The papers draw on data from the Army's STARRS (Study to Assess Risk and Resilience in Service members) program, launched in 2009 as part of a massive effort to understand an alarming spike in armed forces suicides beginning in 2004. By 2008, that rate had risen so high that it exceeded the civilian rate, with 20.2 suicide deaths per 100,000 soldiers versus 19.2 suicides per 100,000 civilians.
The results of the survey complicate a neat narrative of soldier suicide – going to war causes mental illness – suggesting that a host of factors, sometimes existing well before a soldier is even a soldier, are also an influence on suicide risk.
The rate of intermittent explosive disorder – which has been linked to following through on suicidal thoughts – is about six times higher among soldiers than it is in the general population, according to one of the papers. And more than 80 percent of current soldiers’ behavioral disorders, including intermittent explosive disorder, as well as substance abuse issues and ADHD, preceded their enlistment, according to the paper.
“The kind of person who joins the army is not your typical person,” says Ronald Kessler, professor of Health Care Policy at Harvard Medical School and senior author of the paper. “They tend to already have a lot of anger, ADHD, and conduct problems.”
Suicide attempts and suicidal thought rates among soldiers were either on par or below those of civilians. But almost 60 percent of soldiers who ever had suicidal thoughts had those thoughts before enlisting, a second paper reported. And almost half of soldiers who had ever made a suicide attempt had done so for the first time before joining the armed forces, according to that paper.
Other kinds of mental disorders, including depression, were not higher in preenlistment soldiers than in the general population, but developed to be so after enlistment.
The results of the report offer possible courses of actions for curbing soldier suicides, says Dr. Kessler.
One might be to tighten recruitment standards, but Kessler says that is liable to be ineffective, pressing a potential enlistee to hide his or her mental problems, with what could be explosive repercussions later on.

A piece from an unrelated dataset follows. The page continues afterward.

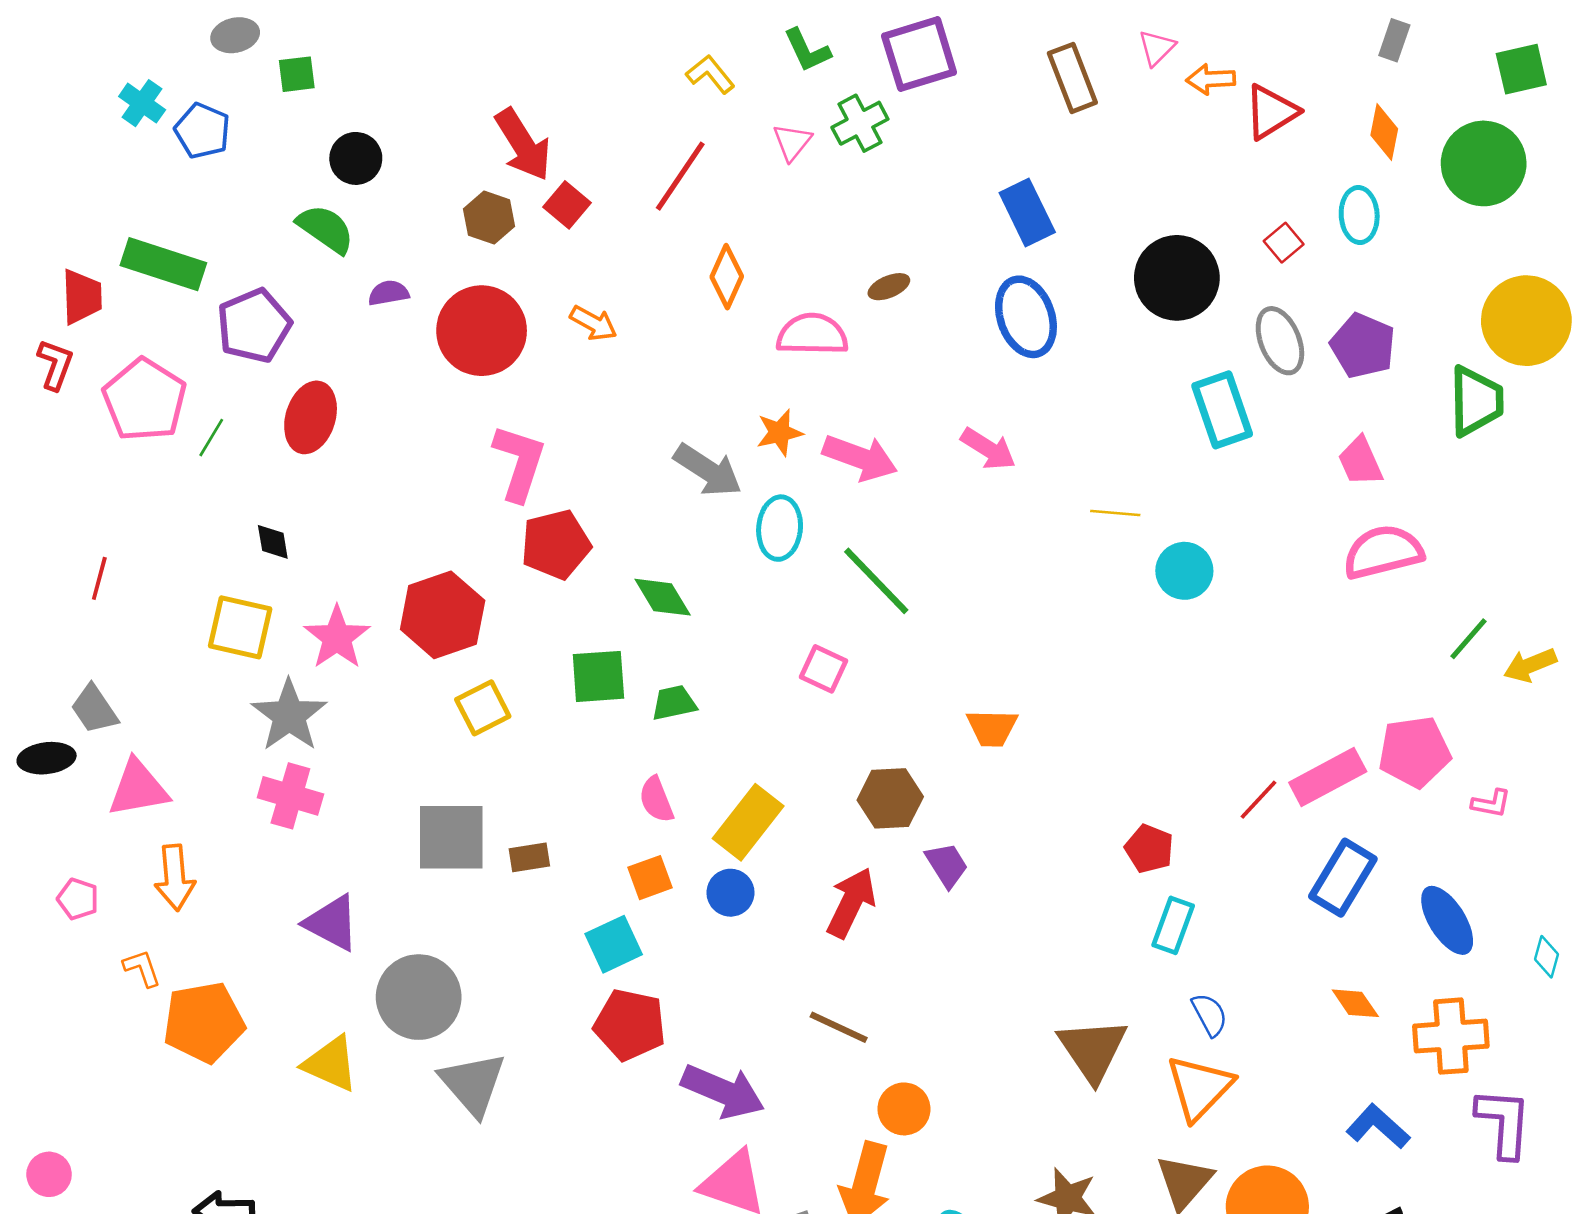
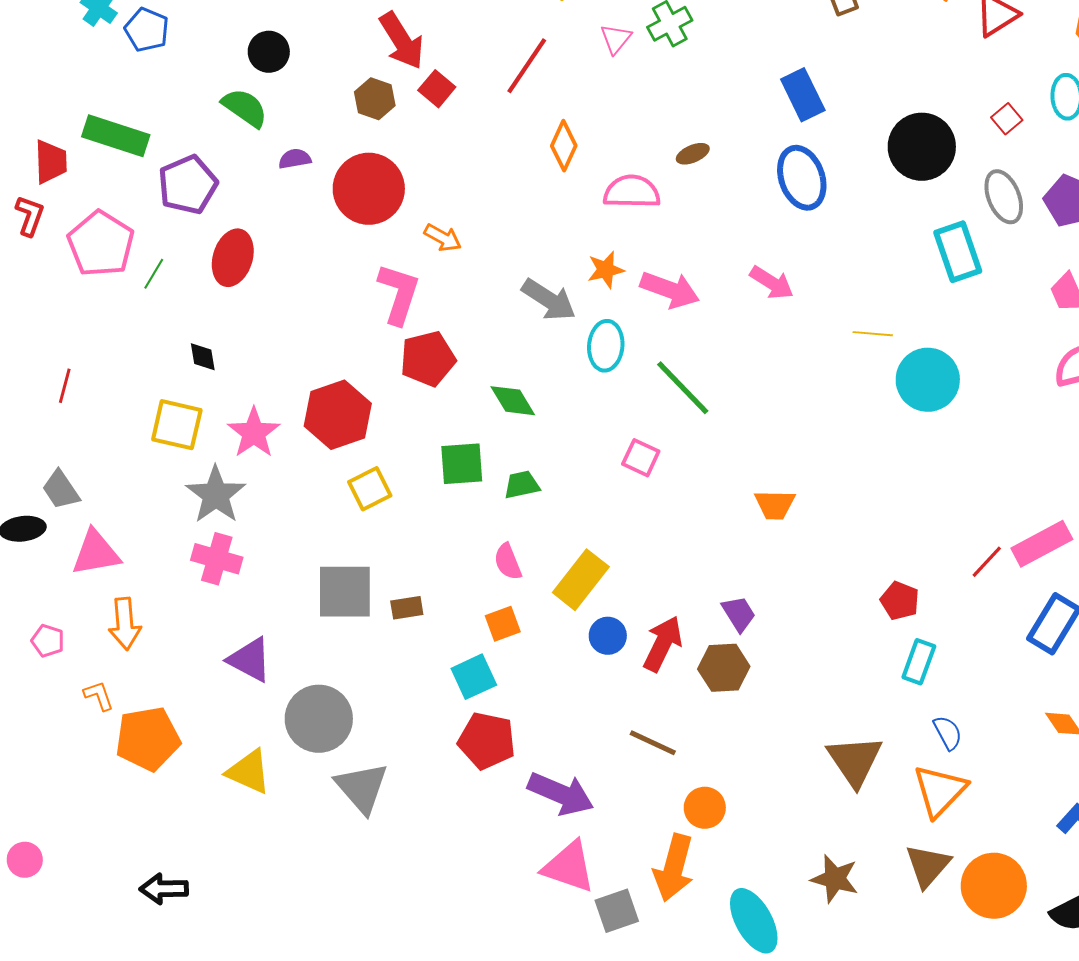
orange arrow: (593, 323) -> (443, 238), moved
cyan circle: (1184, 571) -> (928, 380), size x1.4
brown hexagon: (890, 798) -> (724, 668), moved
blue circle: (730, 893) -> (608, 636), moved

A better course of action might be to bolster efforts to identify new recruits with mental issues and reach out to them with support similar to that offered to soldiers after their return from war-zone deployments, he says.
“It’s just unrealistic to say, 'We’re going to have an Army where no one is mentally ill,' ” says Kessler. “But it is possible to recognize that the people coming into to your business – because the Army is a business, just like any other – are a different kind of people than other people.”
A separate paper, published the same day in the journal Psychological Medicine and also drawing on STARRS data, provided evidence that those with high suicide risks could be identified, and addressed, early on. That paper found that junior enlistees who are deployed within a year of joining the service have a much higher suicide rate – around 70 to 80 per 100,000 people – than do other members of the armed forces. (Junior enlistees are only deployed in rare circumstances.)
“Their suicide risk is sky-high,” says Kessler, an author on that paper, as well.
“If you’re going to send them, you should be aware that this kid – and they are kids – has this kind of suicide risk,” he says.